Il est prêt toutefois à agir sans la France, s’il le faut, contre la France, s’il se peut. Pour se tenir en équilibre entre la Russie et la France, il propose une conférence des cinq puissances à Londres : il ne voudrait livrer la Turquie ni à l’amitié moscovite, ni à l’amitié française, il veut lui faire un bouclier de l’Europe ; il s’élève contre ce vieux thème : la chute imminente de l’empire ottoman ; les empires ne tombent pas tout seuls, ils sont renversés du dehors. « Il est de l’intérêt de l’Angleterre que le sultan soit fort, et il est clair qu’il est plus fort avec la Syrie et l’Égypte que sans ces provinces. Je suis donc d’avis qu’on maintienne l’intégrité de l’empire. » (Lettre à H. Bulwer, 22 septembre 1838.)

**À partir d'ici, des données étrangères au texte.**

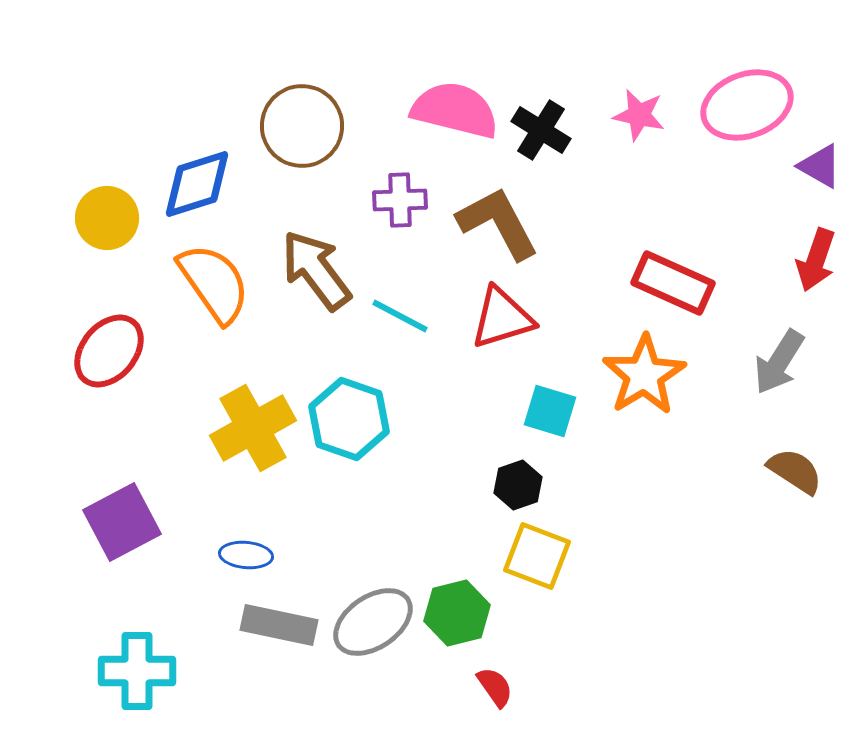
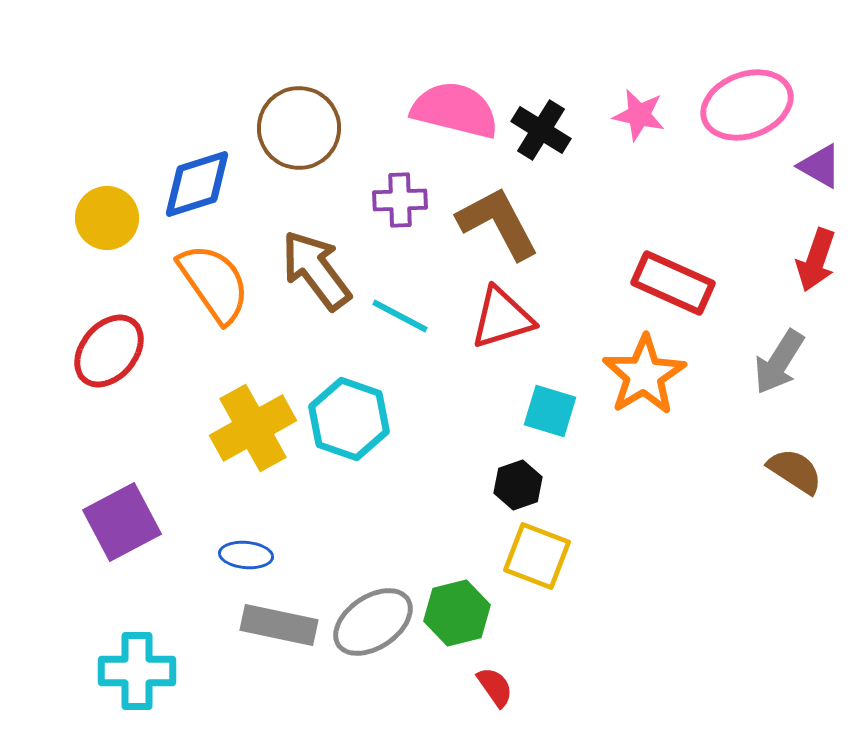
brown circle: moved 3 px left, 2 px down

Quand on arriva aux détails, l’accord ne dura pas. La France répugnait à prendre des mesures coercitives contre Méhémet-Ali ; l’opinion publique l’avait choisi comme une idole, elle s’exagérait ses ressources ; on ne se demandait pas combien de temps il pourrait guerroyer dans l’Asie-Mineure, dès que ses communications maritimes seraient coupées par une flotte anglaise. Le vieux pacha était à la mode, et l’exécuteur sommaire des mamelouks était vanté comme un apôtre de civilisation.

Palmerston ne voyait pas sans joie la France pencher vers une cause qu’il savait pouvoir accabler à un moment donné avec les forces de toute l’Europe ; il visait la France à travers le pacha rebelle. « Les Français n’ont que trois voies à suivre, écrit-il à Bulwer, alors à Paris, — ou marcher droit avec nous et remplir honnêtement les engagemens pris avec nous et l’Europe, ou se tenir à l’écart et reculer devant l’exécution de leurs propres déclarations, ou enfin aller en avant et se liguer avec Méhémet-Ali et employer la force… Je ne crois pas que Louis-Philippe soit égal à la dernière tâche. La seconde est celle qu’il préférera. » (1er septembre 1839.)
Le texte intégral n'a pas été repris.